This is an appeal by plaintiff from a judgment in favor of defendant.
The action is brought to recover $29.50 paid under protest for taxes alleged to have been unlawfully assessed against appellant. A demurrer to the complaint was sustained, and, appellant declining to amend, judgment went for respondent.
The complaint sets forth the history and character of the appellant corporation, its lines of telegraph through the state and San Joaquin County, etc., — matters of general knowledge. It is particularly averred that by an act of Congress passed July 24, 1866, and appellant's acceptance of the privileges and duties contained in and imposed by said act, it became an instrument of the federal government, and acquired certain federal franchises, among others, to construct and maintain its lines over the public domain, and along any of the military or post roads of the United States; that being thus an instrumentality of and having franchises granted by the federal government, such franchises cannot be taxed by the state or any of the municipalities; and that the tax here involved was upon its franchise and therefore unlawful and void.

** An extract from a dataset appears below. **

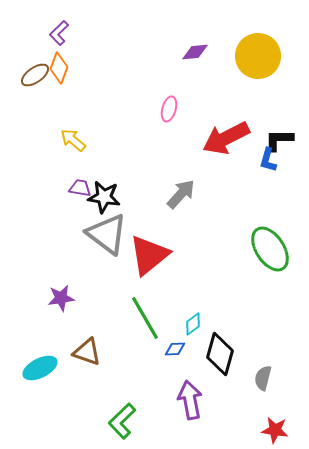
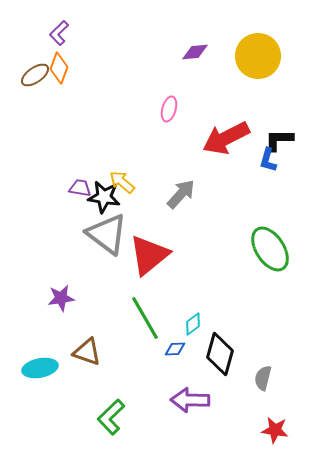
yellow arrow: moved 49 px right, 42 px down
cyan ellipse: rotated 16 degrees clockwise
purple arrow: rotated 78 degrees counterclockwise
green L-shape: moved 11 px left, 4 px up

Appellant relies on the case of San Francisco v. Western UnionTelegraph Co., 96 Cal. 140, and the numerous decisions of the supreme court of the United States there cited. There is no doubt that in those cases it was firmly established that the federal franchises held by appellant cannot be taxed by the state, and we have no disposition whatever to question *Page 266 them; but the complaint in the case at bar does not bring appellant's asserted rights here involved within the principle of those cases, because it does not appear that any federal franchise of appellant was assessed. The averment is, that the assessor assessed a "franchise granted by the city of Stockton." It is averred that appellant had not and had never received "any franchise of any kind or description from the state of California or from the county of San Joaquin"; but there is no averment that appellant did not receive a franchise from the city of Stockton. Possibly such averment was not made because it could not have been truthfully made. There is a reference, by way of recital, to the circumstance of the assessor well knowing that the franchise was imaginary and fictitious, followed immediately by the averment "that said county had never granted or pretended to grant any franchise of any kind to plaintiff"; but there is no averment that the city of Stockton never granted any franchise to plaintiff. We cannot hold that, as matter of law, the city could not possibly have granted to appellant, or that the latter could not possibly have received from the city, a franchise different from and in addition to the franchises granted to the appellant by the federal government. The complaint, therefore, does not state facts sufficient to constitute a cause of action, and the demurrer was properly sustained.
The judgment appealed from is affirmed.
Angellotti, J., Van Dyke, J., Shaw, J., Henshaw, J., Beatty, C.J., and Lorigan, J., concurred.